> GIVEN RECORDS
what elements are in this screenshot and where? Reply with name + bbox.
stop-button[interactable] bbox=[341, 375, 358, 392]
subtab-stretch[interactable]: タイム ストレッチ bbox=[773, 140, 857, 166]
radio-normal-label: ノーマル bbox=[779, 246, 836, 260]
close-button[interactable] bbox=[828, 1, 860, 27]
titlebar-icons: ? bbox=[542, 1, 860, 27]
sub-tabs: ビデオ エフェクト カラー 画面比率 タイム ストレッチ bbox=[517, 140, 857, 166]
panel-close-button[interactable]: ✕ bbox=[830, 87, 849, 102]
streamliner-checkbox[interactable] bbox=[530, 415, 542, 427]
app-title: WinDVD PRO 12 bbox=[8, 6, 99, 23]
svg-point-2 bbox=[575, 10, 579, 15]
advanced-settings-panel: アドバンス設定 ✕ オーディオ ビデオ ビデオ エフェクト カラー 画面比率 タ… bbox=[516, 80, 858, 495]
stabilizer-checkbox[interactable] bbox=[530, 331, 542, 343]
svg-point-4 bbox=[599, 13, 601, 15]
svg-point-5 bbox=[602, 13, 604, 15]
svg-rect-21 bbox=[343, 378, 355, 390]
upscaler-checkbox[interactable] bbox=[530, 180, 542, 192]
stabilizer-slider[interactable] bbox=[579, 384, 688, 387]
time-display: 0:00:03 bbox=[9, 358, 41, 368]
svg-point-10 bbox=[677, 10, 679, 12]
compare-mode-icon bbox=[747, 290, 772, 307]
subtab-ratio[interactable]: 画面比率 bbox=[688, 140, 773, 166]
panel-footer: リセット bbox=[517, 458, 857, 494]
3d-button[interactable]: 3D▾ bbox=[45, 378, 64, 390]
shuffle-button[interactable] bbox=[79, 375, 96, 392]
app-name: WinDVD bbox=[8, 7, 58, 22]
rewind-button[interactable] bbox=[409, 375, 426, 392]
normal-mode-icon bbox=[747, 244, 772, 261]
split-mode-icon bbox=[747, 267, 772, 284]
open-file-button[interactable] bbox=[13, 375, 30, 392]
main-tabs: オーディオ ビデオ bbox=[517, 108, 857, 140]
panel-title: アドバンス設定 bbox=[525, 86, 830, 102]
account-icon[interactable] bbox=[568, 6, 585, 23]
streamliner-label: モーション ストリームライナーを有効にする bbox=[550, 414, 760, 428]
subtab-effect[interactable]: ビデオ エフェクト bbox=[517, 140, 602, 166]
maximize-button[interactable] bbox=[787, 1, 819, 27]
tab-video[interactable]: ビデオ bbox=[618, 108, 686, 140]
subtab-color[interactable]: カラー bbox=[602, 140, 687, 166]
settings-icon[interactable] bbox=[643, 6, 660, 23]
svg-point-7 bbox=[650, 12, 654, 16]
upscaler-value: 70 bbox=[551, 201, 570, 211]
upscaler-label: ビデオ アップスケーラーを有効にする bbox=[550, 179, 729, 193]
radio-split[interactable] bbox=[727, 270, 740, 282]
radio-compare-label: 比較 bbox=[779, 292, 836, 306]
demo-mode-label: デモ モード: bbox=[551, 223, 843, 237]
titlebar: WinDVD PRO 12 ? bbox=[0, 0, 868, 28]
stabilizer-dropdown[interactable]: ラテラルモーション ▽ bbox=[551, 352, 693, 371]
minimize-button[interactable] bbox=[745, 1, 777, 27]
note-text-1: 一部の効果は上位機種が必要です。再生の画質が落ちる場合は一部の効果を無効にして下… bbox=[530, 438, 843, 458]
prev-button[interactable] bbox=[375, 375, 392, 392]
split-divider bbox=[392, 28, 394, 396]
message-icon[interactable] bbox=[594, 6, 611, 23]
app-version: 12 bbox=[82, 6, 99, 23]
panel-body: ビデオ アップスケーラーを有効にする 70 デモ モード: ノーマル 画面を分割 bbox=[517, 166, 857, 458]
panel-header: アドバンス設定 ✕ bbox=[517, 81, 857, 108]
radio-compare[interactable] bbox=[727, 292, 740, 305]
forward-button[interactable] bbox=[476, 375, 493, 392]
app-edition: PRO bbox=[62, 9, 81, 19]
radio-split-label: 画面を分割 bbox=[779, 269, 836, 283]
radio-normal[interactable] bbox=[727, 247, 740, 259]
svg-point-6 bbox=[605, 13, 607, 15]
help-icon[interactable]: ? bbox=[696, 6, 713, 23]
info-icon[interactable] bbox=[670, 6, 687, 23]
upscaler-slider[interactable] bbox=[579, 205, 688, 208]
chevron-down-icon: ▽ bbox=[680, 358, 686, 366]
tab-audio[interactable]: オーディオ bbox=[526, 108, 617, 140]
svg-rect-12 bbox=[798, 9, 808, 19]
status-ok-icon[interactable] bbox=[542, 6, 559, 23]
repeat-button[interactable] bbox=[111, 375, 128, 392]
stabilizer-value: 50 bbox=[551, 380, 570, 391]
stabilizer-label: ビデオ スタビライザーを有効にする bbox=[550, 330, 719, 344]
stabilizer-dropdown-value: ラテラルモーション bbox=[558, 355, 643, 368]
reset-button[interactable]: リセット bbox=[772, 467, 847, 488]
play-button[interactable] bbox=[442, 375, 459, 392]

> INSTRUCTIONS TO FOLLOW
Filter the material above down to the lines that hold the word "value".

> RESULT OF THIS EXERCISE
upscaler-value: 70 bbox=[551, 201, 570, 211]
stabilizer-value: 50 bbox=[551, 380, 570, 391]
stabilizer-dropdown-value: ラテラルモーション bbox=[558, 355, 643, 368]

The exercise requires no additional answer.